Friday, December 12, 2025


 The Crystal Palace Dinosaurs need more love! I just really wanted to draw fan art of them. (I know, I need to get better at photographing my art. I'm trying. Lighting is hard.) (I know my lettering also isn't great. An attempt was made. Ironically, my grandmother is a professional calligrapher. I don't know what happened with me.) I definitely need to go see these guys on my (as-yet-hypothetical) grand tour of nerdy places in the UK (which will of course include Jodrell Bank Centre for Astrophysics).
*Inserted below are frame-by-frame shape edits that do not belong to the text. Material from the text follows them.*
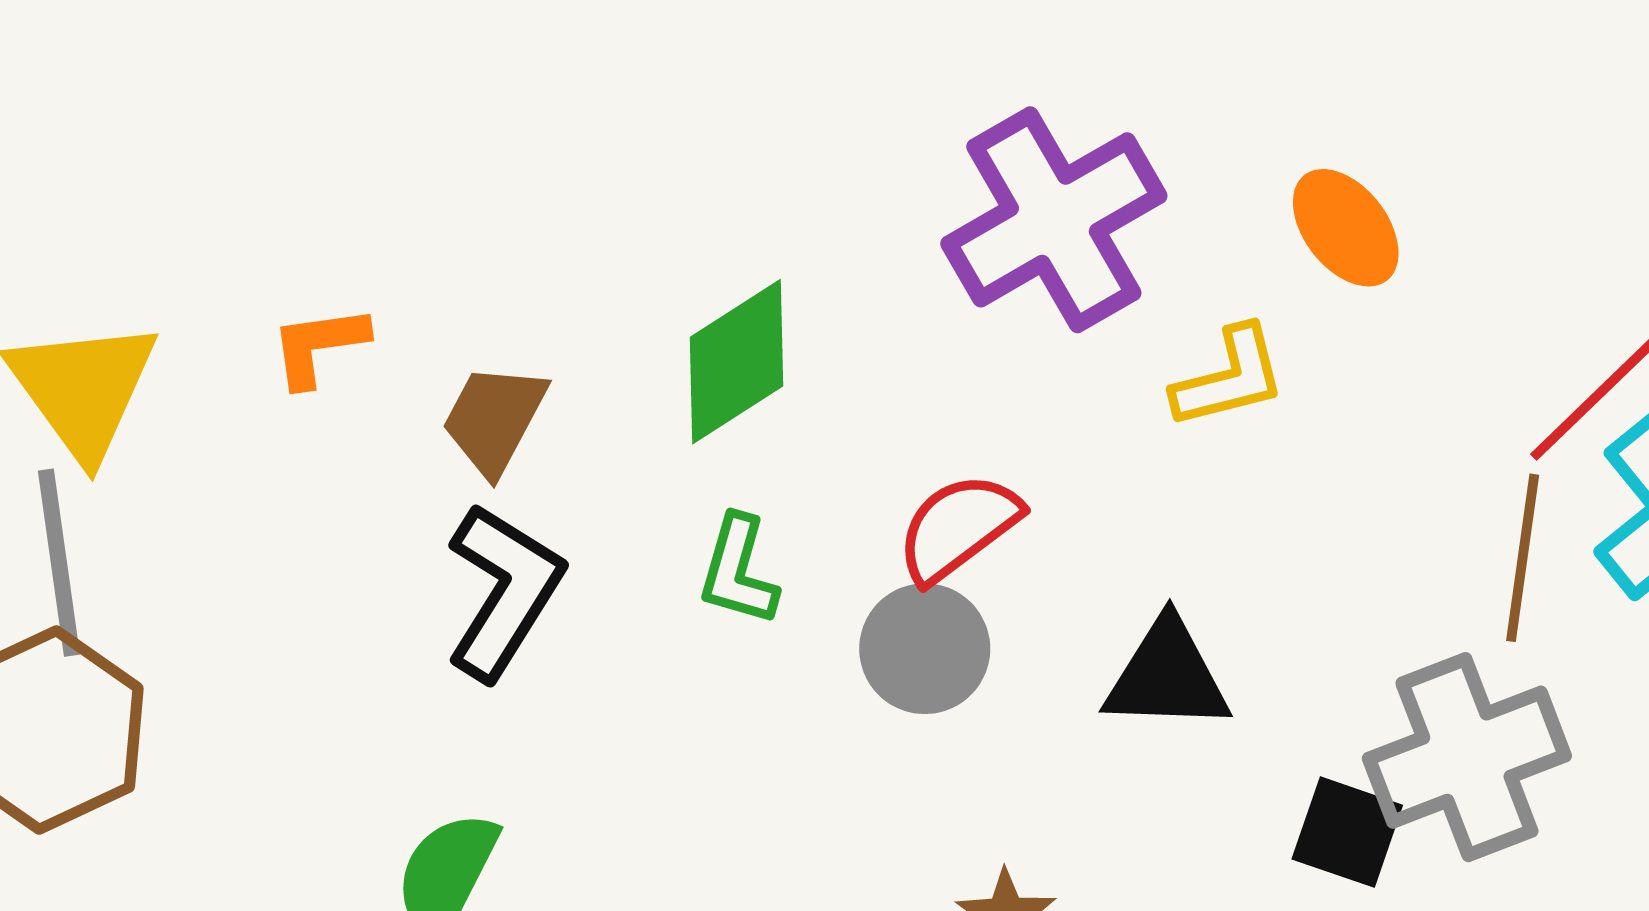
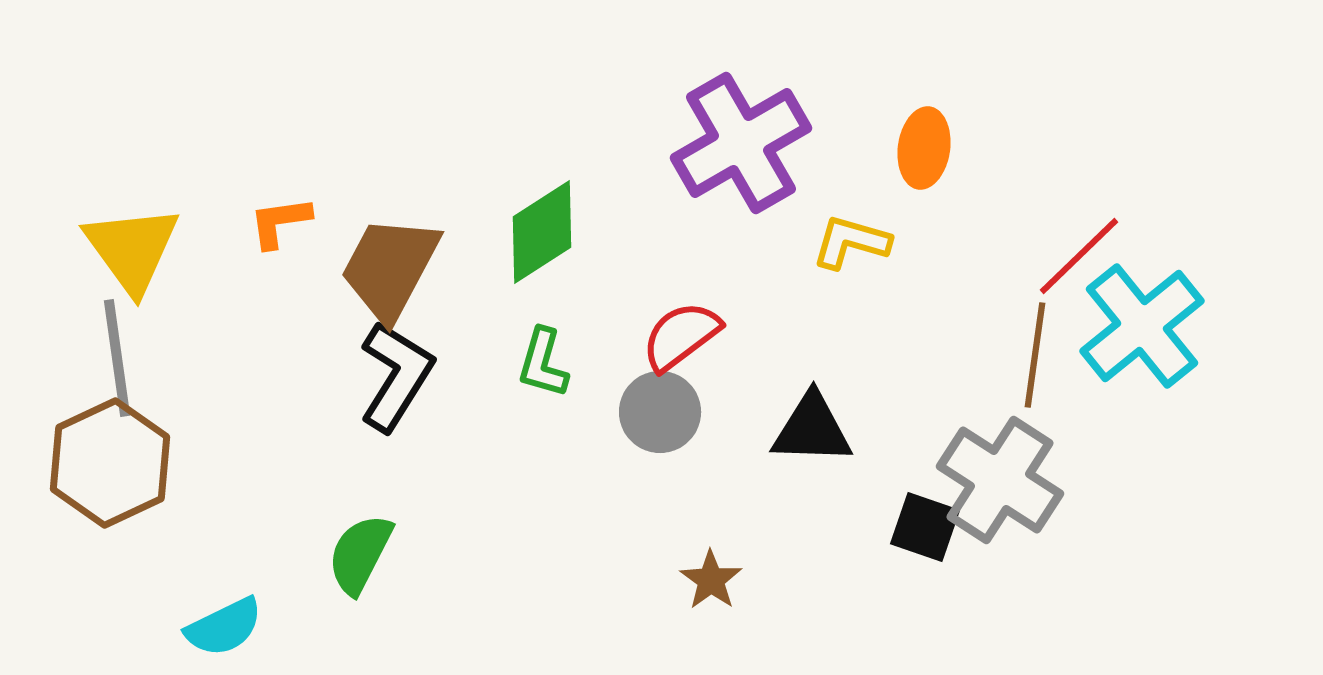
orange ellipse: (1346, 228) -> (924, 148), turned 46
yellow L-shape: (1229, 378) -> (851, 242), turned -150
brown trapezoid: (494, 419) -> (390, 268), size x1.5
gray cross: (1467, 757) -> (1000, 480), turned -36

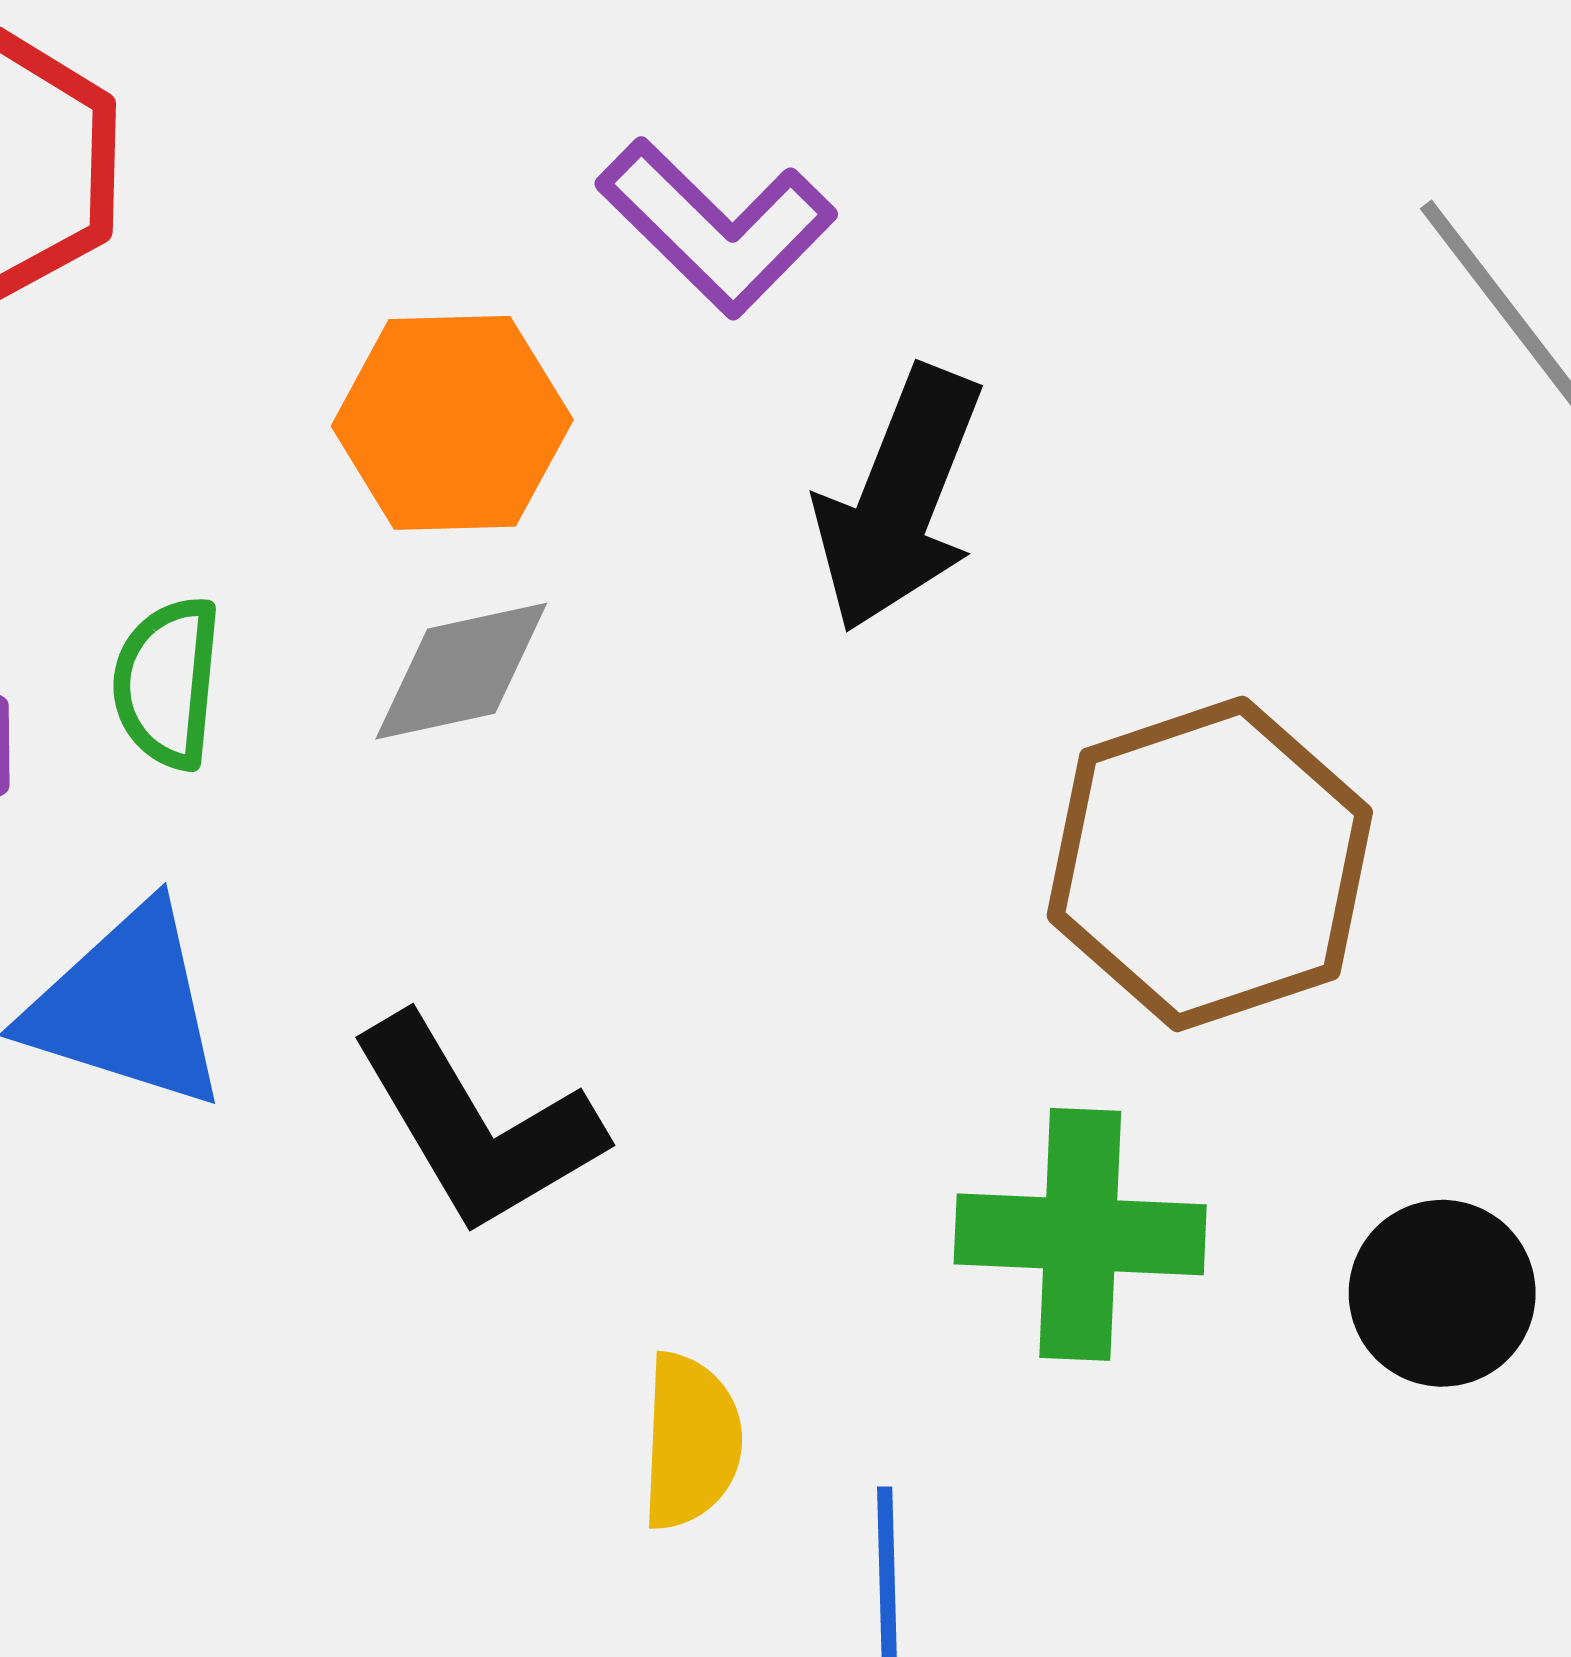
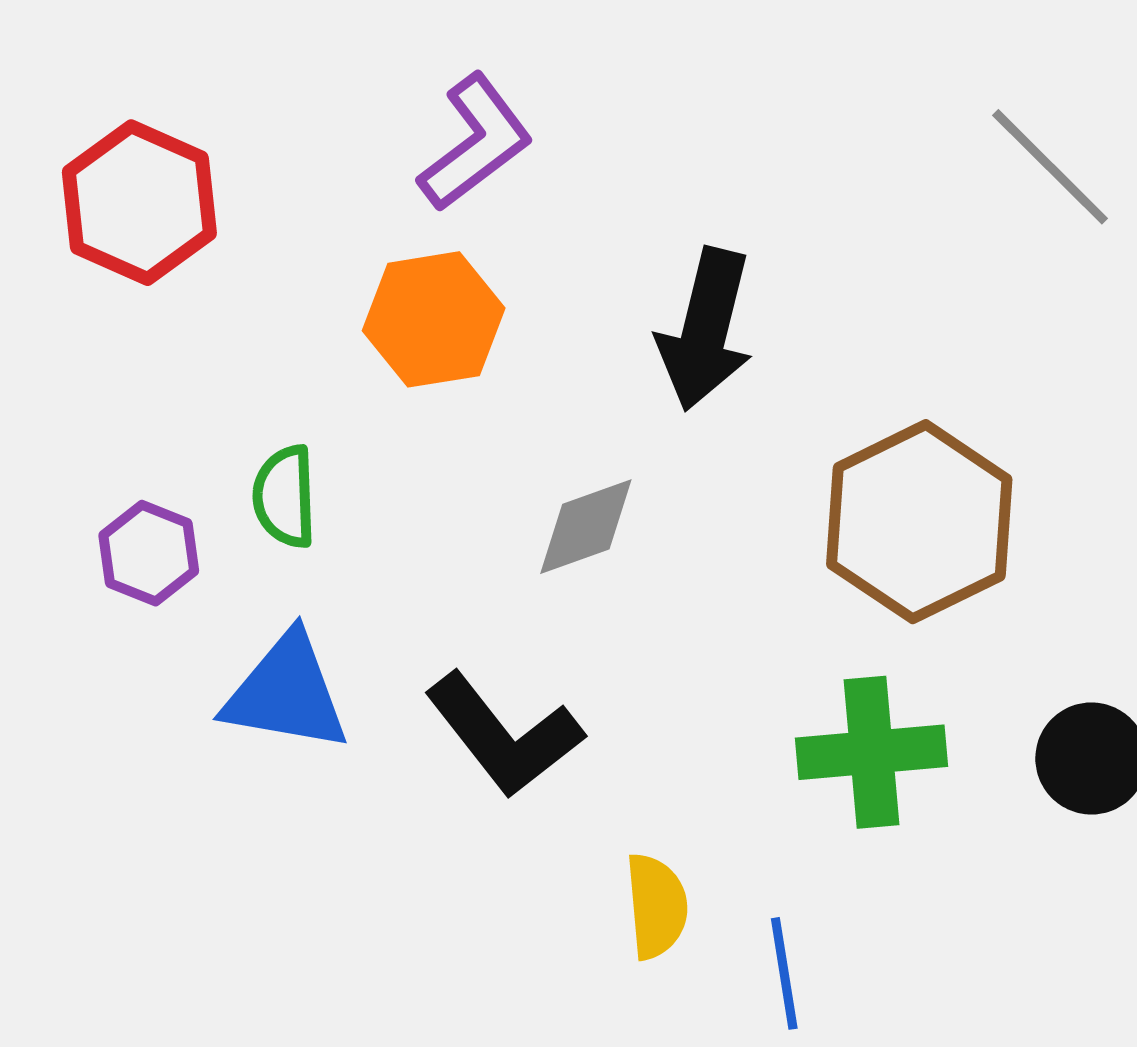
purple L-shape: (716, 227) -> (476, 143), moved, turned -74
gray diamond: (461, 671) -> (586, 527), moved

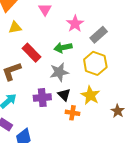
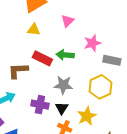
gray rectangle: (99, 35) -> (112, 60), turned 36
green arrow: (63, 47) -> (65, 55), moved
red rectangle: (31, 53) -> (42, 58), turned -36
The Crystal Palace Dinosaurs get maligned a lot for being inaccurate depictions of dinosaurs, but considering that no complete (or indeed articulated) skeletal remains of dinosaurs were known at the time of their creation, you have to cut Waterhouse Hawkins a lot of slack. Hawkins was an extremely skilled wildlife illustrator who was probably the best person in England for the job of trying to come up with believable animals based on fragmentary remains. I think his designs, while incorrect, are actually much more biomechanically workable than those ghastly waddling-tripod dinos of the late 19th century to late 20th century. (That one is Louis Dollo's fault, and he tried with those Bernissart Iguanodon, I know, but if you have to straight up break a specimen's tail to get it into the posture you want, that is probably not the right posture for it.) 

If you look closely at the Iguanodon sculptures, you'll notice that they even have beaks. There was no cranial material known for Iguanodon at the time, which makes this all the more remarkable on Hawkins's part, because Iguanodon really did have beaks. A genius inference.

Fun fact: Hawkins's Megalosaurus has that big shoulder hump at Richard Owen's request; he was directing Hawkins's sculptures, and was aware of a set of tall-spined vertebrae that he referred to Megalosaurus (which at the time was basically a wastebasket taxon for all large theropods). Because these vertebrae were found on their own, it was anyone's guess where they went on the animal, so it seemed reasonable at the time to give "Megalosaurus" a tall shoulder hump like bison have. Nowadays the specimen is referred to Altispinax, which may have been related to Concavenator, meaning those tall spines formed a weird mini-hump in the middle of the back. Interesting case of a dinosaur being reconstructed inaccurately because too many unrelated animals were lumped into the same genus.

I'm a big fan of the work of Benjamin Waterhouse Hawkins, and that's why I wrote him into my novel Thunder Girl. If you want a really beautiful treatment of his work with sculpting prehistoric animals, I highly recommend the picture book The Dinosaurs of Waterhouse Hawkins by Barbara Kerley and Brian Selznick.